§ SUPPLIED RECORDS
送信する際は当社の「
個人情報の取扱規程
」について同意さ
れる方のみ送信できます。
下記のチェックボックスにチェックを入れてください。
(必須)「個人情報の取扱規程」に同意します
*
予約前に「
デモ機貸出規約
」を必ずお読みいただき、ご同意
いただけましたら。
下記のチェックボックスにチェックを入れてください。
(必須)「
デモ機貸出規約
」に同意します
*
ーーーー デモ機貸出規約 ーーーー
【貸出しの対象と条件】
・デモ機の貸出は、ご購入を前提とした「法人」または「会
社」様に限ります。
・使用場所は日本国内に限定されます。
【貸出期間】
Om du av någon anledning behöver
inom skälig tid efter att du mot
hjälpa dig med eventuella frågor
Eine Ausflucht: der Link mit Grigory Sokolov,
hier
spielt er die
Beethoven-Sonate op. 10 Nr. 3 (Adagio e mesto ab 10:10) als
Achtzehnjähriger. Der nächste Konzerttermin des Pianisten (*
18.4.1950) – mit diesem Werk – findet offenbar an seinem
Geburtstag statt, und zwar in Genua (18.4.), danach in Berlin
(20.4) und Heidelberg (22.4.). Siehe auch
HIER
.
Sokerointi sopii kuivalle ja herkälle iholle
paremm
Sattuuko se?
* * *
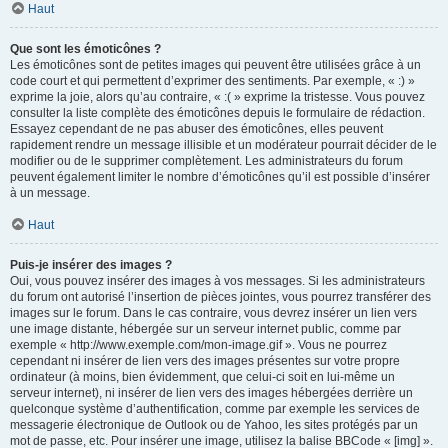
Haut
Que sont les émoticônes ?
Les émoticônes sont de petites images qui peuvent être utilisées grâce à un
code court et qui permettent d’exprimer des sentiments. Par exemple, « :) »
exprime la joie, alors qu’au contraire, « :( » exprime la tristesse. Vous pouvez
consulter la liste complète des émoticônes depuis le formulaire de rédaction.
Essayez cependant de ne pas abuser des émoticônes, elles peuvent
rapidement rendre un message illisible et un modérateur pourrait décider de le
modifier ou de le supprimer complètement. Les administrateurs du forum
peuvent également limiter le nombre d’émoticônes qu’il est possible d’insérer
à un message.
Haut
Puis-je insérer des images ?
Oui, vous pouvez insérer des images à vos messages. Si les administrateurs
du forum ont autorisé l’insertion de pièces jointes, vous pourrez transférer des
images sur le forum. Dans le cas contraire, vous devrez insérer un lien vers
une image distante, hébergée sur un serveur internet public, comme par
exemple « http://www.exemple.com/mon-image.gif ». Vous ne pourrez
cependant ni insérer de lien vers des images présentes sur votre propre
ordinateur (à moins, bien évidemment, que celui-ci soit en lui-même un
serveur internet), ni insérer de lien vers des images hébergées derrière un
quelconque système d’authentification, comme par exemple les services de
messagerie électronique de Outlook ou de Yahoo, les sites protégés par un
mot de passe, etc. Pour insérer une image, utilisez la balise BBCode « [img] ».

§ TASK ITEM
Your answer should be the lines above that contain the word "lien", copied out.

§ RESPONSE TO THE EXERCISE
images sur le forum. Dans le cas contraire, vous devrez insérer un lien vers
cependant ni insérer de lien vers des images présentes sur votre propre
serveur internet), ni insérer de lien vers des images hébergées derrière un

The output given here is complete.